Stored data entries:
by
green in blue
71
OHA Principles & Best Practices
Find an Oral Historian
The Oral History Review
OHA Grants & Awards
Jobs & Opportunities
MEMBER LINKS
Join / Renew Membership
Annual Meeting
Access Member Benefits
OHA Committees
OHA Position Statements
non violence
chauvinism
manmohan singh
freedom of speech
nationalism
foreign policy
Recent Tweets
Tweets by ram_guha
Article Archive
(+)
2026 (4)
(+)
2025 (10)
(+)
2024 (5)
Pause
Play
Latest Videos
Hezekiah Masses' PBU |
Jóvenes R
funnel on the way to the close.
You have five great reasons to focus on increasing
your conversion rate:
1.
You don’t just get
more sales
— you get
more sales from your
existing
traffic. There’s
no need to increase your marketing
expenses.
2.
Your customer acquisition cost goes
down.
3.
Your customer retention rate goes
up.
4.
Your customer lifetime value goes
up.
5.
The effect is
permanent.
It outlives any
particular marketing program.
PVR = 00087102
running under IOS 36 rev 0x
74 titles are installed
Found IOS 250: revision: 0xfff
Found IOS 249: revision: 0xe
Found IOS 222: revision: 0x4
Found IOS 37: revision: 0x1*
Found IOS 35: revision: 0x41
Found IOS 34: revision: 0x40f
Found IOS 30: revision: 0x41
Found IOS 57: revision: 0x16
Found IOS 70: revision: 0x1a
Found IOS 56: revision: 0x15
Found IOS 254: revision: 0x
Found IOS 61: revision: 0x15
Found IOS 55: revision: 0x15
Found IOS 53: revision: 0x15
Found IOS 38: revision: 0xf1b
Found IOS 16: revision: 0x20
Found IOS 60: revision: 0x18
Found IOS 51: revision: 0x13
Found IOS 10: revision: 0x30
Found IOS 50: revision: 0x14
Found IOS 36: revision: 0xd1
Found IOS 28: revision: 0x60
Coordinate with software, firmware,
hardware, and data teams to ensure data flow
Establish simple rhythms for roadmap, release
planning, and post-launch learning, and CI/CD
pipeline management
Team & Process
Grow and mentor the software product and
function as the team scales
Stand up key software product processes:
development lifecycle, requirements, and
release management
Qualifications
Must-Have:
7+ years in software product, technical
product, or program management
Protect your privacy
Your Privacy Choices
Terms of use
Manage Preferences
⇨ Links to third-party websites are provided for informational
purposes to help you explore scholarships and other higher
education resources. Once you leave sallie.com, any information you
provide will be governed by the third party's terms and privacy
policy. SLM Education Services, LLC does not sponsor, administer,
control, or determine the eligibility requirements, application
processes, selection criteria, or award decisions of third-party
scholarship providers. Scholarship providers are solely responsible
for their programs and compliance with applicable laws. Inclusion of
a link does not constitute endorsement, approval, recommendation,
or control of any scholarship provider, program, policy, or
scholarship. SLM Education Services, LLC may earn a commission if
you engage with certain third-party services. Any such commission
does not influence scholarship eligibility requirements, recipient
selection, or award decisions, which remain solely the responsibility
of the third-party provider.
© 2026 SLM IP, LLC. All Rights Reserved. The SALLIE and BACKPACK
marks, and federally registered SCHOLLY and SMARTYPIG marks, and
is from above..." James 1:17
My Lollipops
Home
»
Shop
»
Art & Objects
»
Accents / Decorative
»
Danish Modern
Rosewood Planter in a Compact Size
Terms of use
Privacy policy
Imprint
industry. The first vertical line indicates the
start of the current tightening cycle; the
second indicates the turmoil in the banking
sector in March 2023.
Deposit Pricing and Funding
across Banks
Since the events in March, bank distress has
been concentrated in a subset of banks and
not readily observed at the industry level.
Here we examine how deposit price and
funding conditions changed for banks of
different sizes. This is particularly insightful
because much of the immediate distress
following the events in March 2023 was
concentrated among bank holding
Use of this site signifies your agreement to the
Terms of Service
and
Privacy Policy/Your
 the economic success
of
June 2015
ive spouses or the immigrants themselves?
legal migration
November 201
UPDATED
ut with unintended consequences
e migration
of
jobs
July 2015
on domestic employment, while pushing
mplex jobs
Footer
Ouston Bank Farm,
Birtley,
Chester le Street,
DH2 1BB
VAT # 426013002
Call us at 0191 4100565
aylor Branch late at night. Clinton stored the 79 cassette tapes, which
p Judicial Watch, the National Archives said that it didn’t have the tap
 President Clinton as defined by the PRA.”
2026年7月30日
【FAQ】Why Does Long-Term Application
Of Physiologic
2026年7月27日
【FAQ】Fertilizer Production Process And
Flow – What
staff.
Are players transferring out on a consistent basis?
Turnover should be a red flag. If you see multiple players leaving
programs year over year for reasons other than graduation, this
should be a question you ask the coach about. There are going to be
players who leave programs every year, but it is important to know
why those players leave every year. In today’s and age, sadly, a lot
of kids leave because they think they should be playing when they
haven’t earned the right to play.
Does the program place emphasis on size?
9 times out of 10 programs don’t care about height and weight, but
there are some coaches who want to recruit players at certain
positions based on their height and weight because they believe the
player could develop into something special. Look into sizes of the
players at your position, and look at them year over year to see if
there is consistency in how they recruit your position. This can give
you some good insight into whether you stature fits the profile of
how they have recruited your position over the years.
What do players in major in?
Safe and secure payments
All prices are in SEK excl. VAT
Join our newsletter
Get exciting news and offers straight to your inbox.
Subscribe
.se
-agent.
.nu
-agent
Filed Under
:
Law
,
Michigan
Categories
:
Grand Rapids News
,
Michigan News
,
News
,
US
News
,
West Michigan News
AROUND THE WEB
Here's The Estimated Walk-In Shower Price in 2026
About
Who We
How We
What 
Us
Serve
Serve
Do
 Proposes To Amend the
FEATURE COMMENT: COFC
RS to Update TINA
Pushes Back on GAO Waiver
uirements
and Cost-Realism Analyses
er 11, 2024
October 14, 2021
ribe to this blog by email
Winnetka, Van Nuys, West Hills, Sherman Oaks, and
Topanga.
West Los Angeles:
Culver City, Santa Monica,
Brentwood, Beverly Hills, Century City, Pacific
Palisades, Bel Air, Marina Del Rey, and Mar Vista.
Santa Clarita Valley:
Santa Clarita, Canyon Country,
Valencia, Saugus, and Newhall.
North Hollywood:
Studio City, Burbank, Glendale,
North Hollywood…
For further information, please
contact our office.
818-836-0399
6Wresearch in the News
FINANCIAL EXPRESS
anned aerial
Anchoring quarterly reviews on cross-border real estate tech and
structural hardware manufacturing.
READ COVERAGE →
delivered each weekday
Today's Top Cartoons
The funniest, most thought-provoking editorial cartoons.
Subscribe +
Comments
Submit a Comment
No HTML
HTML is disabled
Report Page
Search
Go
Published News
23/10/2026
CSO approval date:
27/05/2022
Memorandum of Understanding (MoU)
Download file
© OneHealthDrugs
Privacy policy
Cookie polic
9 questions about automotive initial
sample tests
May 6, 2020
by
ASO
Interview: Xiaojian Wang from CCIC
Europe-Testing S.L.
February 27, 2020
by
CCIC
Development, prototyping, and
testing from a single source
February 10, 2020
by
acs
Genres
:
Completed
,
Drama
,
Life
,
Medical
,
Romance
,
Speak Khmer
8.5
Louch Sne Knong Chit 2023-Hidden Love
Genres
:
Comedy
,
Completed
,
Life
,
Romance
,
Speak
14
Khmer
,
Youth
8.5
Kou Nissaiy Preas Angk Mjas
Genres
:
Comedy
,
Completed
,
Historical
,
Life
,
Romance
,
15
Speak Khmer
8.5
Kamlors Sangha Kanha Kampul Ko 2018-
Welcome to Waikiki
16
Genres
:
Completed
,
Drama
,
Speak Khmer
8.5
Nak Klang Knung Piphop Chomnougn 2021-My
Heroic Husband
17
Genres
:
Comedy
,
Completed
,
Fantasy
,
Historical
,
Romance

TASK INSTRUCTIONS: Find the word "players" in the entries above, then copy each line that holds it.

ANSWER FOR THIS EXERCISE:
Are players transferring out on a consistent basis?
Turnover should be a red flag. If you see multiple players leaving
players who leave programs every year, but it is important to know
why those players leave every year. In today’s and age, sadly, a lot
there are some coaches who want to recruit players at certain
players at your position, and look at them year over year to see if
What do players in major in?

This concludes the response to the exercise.